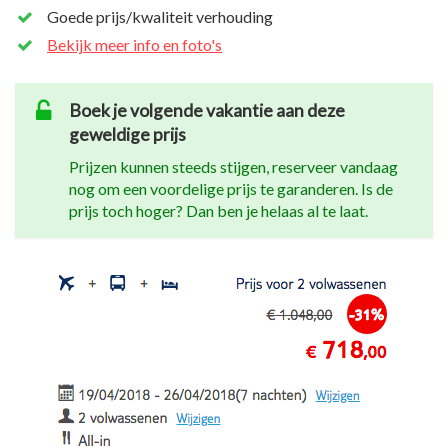
Goede prijs/kwaliteit verhouding
Bekijk meer info en foto's
Boek je volgende vakantie aan deze
geweldige prijs
Prijzen kunnen steeds stijgen, reserveer vandaag
nog om een voordelige prijs te garanderen. Is de
prijs toch hoger? Dan ben je helaas al te laat.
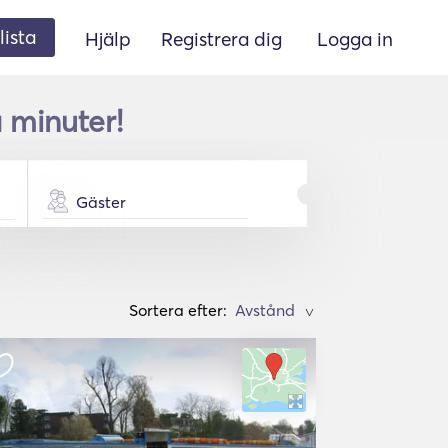
lista
Hjälp
Registrera dig
Logga in
 minuter!
Gäster
Sortera efter:
>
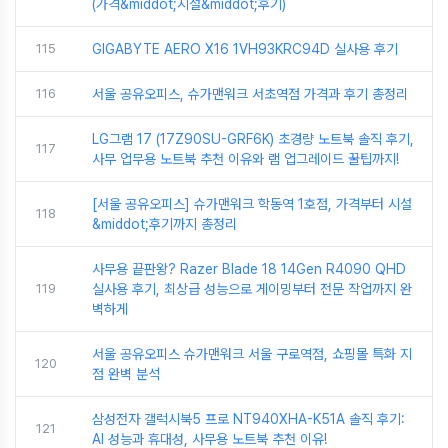
(가격&middot;시설&middot;후기)
115
GIGABYTE AERO X16 1VH93KRC94D 실사용 후기
116
서울 공유오피스, 슈가맨워크 서초역점 가격과 후기 총정리
LG그램 17 (17Z90SU-GRF6K) 초경량 노트북 솔직 후기,
117
사무 업무용 노트북 추천 이유와 램 업그레이드 꿀팁까지!
[서울 공유오피스] 슈가맨워크 학동역 1호점, 가격부터 시설
118
&middot;후기까지 총정리
사무용 끝판왕? Razer Blade 18 14Gen R4090 QHD
119
실사용 후기, 최상급 성능으로 게이밍부터 전문 작업까지 완
벽하게
서울 공유오피스 슈가맨워크 서울 구로역점, 쇼핑몰 특화 지
120
점 완벽 분석
삼성전자 갤럭시북5 프로 NT940XHA-K51A 솔직 후기:
121
AI 성능과 휴대성, 사무용 노트북 추천 이유!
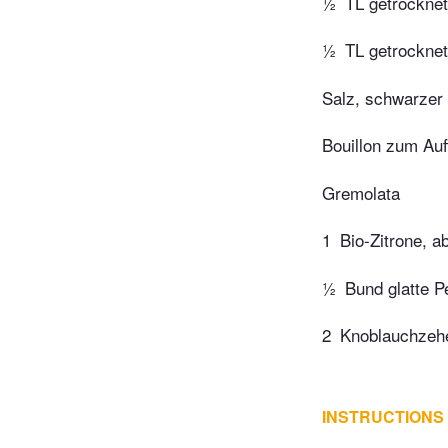
½
TL getrockne
½
TL getrockne
Salz, schwarzer 
Bouillon zum Auf
Gremolata
1
Bio-Zitrone, a
½
Bund glatte P
2
Knoblauchzehe
INSTRUCTIONS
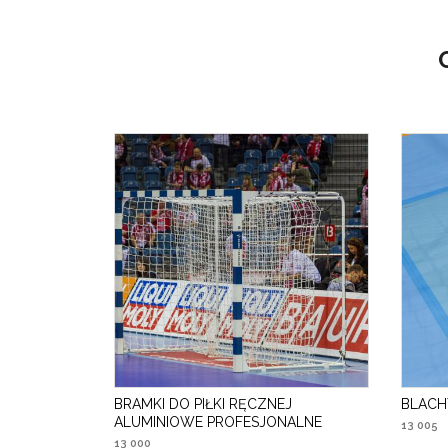
BRAMKI DO PIŁKI RĘCZNEJ
BLACH
ALUMINIOWE PROFESJONALNE
13 005
13 000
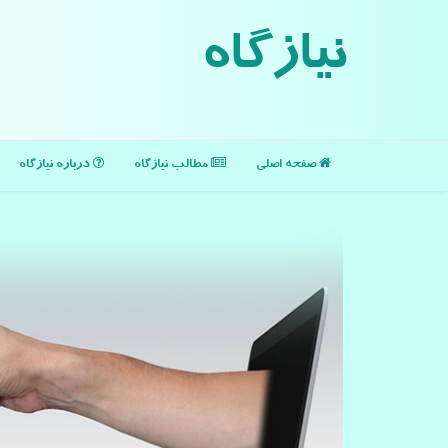
نیازگاه
صفحه اصلی
مطالب نیازگاه
درباره نیازگاه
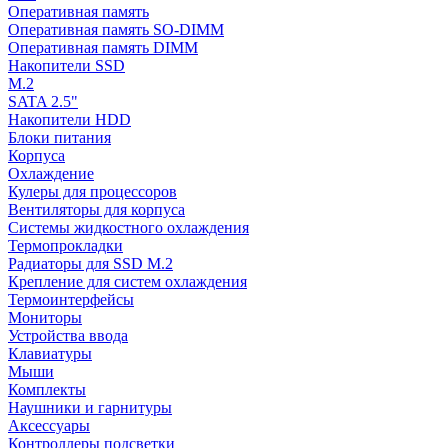
Оперативная память
Оперативная память SO-DIMM
Оперативная память DIMM
Накопители SSD
M.2
SATA 2.5"
Накопители HDD
Блоки питания
Корпуса
Охлаждение
Кулеры для процессоров
Вентиляторы для корпуса
Системы жидкостного охлаждения
Термопрокладки
Радиаторы для SSD M.2
Крепление для систем охлаждения
Термоинтерфейсы
Мониторы
Устройства ввода
Клавиатуры
Мыши
Комплекты
Наушники и гарнитуры
Аксессуары
Контроллеры подсветки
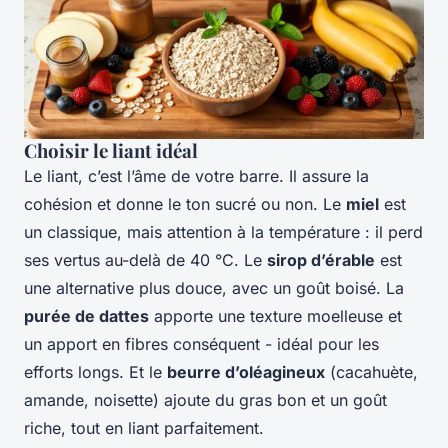
Choisir le liant idéal
Le liant, c’est l’âme de votre barre. Il assure la
cohésion et donne le ton sucré ou non. Le
miel
est
un classique, mais attention à la température : il perd
ses vertus au-delà de 40 °C. Le
sirop d’érable
est
une alternative plus douce, avec un goût boisé. La
purée de dattes
apporte une texture moelleuse et
un apport en fibres conséquent - idéal pour les
efforts longs. Et le
beurre d’oléagineux
(cacahuète,
amande, noisette) ajoute du gras bon et un goût
riche, tout en liant parfaitement.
──────────────────────────────
● **YOUR ASSIGNMENT**:
Please print the entries above exactly. Skip every picture.

● **REPLY**:
Goede prijs/kwaliteit verhouding
Bekijk meer info en foto's
Boek je volgende vakantie aan deze
geweldige prijs
Prijzen kunnen steeds stijgen, reserveer vandaag
nog om een voordelige prijs te garanderen. Is de
prijs toch hoger? Dan ben je helaas al te laat.
lista
Hjälp
Registrera dig
Logga in
 minuter!
Gäster
Sortera efter:
>
(가격&middot;시설&middot;후기)
115
GIGABYTE AERO X16 1VH93KRC94D 실사용 후기
116
서울 공유오피스, 슈가맨워크 서초역점 가격과 후기 총정리
LG그램 17 (17Z90SU-GRF6K) 초경량 노트북 솔직 후기,
117
사무 업무용 노트북 추천 이유와 램 업그레이드 꿀팁까지!
[서울 공유오피스] 슈가맨워크 학동역 1호점, 가격부터 시설
118
&middot;후기까지 총정리
사무용 끝판왕? Razer Blade 18 14Gen R4090 QHD
119
실사용 후기, 최상급 성능으로 게이밍부터 전문 작업까지 완
벽하게
서울 공유오피스 슈가맨워크 서울 구로역점, 쇼핑몰 특화 지
120
점 완벽 분석
삼성전자 갤럭시북5 프로 NT940XHA-K51A 솔직 후기:
121
AI 성능과 휴대성, 사무용 노트북 추천 이유!
½
TL getrockne
½
TL getrockne
Salz, schwarzer 
Bouillon zum Auf
Gremolata
1
Bio-Zitrone, a
½
Bund glatte P
2
Knoblauchzehe
INSTRUCTIONS
BRAMKI DO PIŁKI RĘCZNEJ
BLACH
ALUMINIOWE PROFESJONALNE
13 005
13 000
نیازگاه
صفحه اصلی
مطالب نیازگاه
درباره نیازگاه
Оперативная память
Оперативная память SO-DIMM
Оперативная память DIMM
Накопители SSD
M.2
SATA 2.5"
Накопители HDD
Блоки питания
Корпуса
Охлаждение
Кулеры для процессоров
Вентиляторы для корпуса
Системы жидкостного охлаждения
Термопрокладки
Радиаторы для SSD M.2
Крепление для систем охлаждения
Термоинтерфейсы
Мониторы
Устройства ввода
Клавиатуры
Мыши
Комплекты
Наушники и гарнитуры
Аксессуары
Контроллеры подсветки
Choisir le liant idéal
Le liant, c’est l’âme de votre barre. Il assure la
cohésion et donne le ton sucré ou non. Le
miel
est
un classique, mais attention à la température : il perd
ses vertus au-delà de 40 °C. Le
sirop d’érable
est
une alternative plus douce, avec un goût boisé. La
purée de dattes
apporte une texture moelleuse et
un apport en fibres conséquent - idéal pour les
efforts longs. Et le
beurre d’oléagineux
(cacahuète,
amande, noisette) ajoute du gras bon et un goût
riche, tout en liant parfaitement.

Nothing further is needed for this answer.